Stored data entries:
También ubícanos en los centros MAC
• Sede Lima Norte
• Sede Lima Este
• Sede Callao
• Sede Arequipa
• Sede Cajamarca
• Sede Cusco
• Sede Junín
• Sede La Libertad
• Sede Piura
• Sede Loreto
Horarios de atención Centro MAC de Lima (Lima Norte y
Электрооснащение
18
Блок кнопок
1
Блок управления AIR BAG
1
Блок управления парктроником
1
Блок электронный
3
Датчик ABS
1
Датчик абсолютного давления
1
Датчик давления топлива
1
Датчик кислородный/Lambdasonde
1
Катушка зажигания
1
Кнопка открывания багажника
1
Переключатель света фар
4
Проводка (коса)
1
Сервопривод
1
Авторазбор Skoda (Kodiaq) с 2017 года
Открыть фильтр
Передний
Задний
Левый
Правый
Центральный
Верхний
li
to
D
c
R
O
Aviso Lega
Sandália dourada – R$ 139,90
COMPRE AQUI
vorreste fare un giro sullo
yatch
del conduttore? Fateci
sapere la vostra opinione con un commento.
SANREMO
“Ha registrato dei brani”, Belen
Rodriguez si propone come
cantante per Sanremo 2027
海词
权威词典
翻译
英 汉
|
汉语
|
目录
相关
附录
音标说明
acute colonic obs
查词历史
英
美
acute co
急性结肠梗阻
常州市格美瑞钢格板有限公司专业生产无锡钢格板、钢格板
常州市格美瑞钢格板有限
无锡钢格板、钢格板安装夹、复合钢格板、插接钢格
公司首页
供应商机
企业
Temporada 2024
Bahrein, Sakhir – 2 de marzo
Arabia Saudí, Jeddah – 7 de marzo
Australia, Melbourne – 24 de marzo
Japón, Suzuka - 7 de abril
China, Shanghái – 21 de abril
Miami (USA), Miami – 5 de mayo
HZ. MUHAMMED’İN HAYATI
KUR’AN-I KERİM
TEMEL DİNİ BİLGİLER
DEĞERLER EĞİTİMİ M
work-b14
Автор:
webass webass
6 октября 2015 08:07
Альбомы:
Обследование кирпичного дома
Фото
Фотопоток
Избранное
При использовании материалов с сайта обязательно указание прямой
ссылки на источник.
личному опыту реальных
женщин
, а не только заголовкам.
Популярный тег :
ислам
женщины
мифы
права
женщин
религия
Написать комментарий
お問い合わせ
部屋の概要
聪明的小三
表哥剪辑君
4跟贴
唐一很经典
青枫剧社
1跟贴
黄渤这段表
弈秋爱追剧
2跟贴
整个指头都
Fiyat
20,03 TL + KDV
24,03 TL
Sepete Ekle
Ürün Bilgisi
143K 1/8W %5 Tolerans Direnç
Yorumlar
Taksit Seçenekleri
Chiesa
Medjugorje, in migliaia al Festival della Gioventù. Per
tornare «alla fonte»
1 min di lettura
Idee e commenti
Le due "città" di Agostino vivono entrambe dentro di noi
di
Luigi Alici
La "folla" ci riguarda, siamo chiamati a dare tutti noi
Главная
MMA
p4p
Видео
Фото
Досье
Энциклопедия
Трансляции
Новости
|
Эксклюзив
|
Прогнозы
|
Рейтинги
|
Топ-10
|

=== DIRECTIONS FOR THIS TASK ===
Every line in the records above with the string "давления" in it should be shown.

=== WRITTEN RESPONSE ===
Датчик абсолютного давления
Датчик давления топлива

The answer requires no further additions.